Abstract
Thirty-five years ago, in the context of a church-property dispute, Justice William Brennan observed that government interpretation of religious doctrine and judicial intervention in religious disputes are undesirable because, when "civil courts undertake to resolve [doctrinal] controversies .... the hazards are ever present of inhibiting the free development of religious doctrine and of implicating secular interests in matters of purely ecclesiastical concern." This statement, at first, seems wise and fittingly cautious, even unremarkable and obvious. On examination, though, it turns out to be intriguing, elusive, and misleading. Indeed, Justice Brennan's warning presents "hazards" of its own, and its premises-if uncritically embraced-can subtly distort our constitutional discourse.

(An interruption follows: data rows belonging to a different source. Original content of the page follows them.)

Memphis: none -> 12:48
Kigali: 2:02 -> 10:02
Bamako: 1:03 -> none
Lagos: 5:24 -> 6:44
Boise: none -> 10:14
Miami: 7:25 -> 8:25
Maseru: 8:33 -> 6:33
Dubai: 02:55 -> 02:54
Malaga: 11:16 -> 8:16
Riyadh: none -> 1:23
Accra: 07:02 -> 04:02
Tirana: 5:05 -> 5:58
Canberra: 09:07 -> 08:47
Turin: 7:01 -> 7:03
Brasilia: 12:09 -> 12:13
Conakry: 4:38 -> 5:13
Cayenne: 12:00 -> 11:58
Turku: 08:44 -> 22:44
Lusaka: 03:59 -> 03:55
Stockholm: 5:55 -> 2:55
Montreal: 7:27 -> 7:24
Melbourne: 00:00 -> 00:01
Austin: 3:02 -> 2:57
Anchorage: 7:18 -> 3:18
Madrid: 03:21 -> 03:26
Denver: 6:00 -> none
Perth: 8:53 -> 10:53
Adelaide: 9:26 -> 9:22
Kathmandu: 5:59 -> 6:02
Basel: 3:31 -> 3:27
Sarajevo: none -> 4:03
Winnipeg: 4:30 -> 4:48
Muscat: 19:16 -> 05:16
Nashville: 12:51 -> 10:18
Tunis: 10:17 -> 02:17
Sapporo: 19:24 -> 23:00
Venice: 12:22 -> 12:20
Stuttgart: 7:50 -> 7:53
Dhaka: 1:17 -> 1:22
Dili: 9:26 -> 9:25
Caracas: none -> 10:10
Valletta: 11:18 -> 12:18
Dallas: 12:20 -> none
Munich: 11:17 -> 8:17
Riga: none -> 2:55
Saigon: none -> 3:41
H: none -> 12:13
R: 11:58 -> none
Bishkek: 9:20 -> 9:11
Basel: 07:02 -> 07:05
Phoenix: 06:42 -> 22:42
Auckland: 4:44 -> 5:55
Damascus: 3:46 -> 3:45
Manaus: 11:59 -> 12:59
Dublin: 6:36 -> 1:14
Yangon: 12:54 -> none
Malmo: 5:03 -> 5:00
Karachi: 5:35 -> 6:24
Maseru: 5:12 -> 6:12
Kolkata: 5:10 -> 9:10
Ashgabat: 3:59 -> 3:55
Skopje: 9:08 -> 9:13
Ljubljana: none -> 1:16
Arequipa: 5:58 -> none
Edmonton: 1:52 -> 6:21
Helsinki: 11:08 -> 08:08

This Article provides a careful and close examination of the statement's premises and implications, and concludes that, far from being a "purely ecclesiastical concern," the content of religious doctrine and the trajectory of its development are matters to which even a secular, liberal, and democratic government will almost certainly attend. Governments like ours are not and cannot be "neutral" with respect to religion's claims and content. As this Article shows, the content, meaning, and implications of religious doctrine are and have long been the subjects of government power and policy. Secular, liberal, democratic governments like ours not only take cognizance of religion; they also and in many ways seek to assimilate-that is, to transform-religious teaching. And it is precisely because such governments do have an interest in the content, and therefore in the "development," of religious doctrine-an interest that they will, if permitted, quite understandably pursue-that authentic religious freedom is so fragile.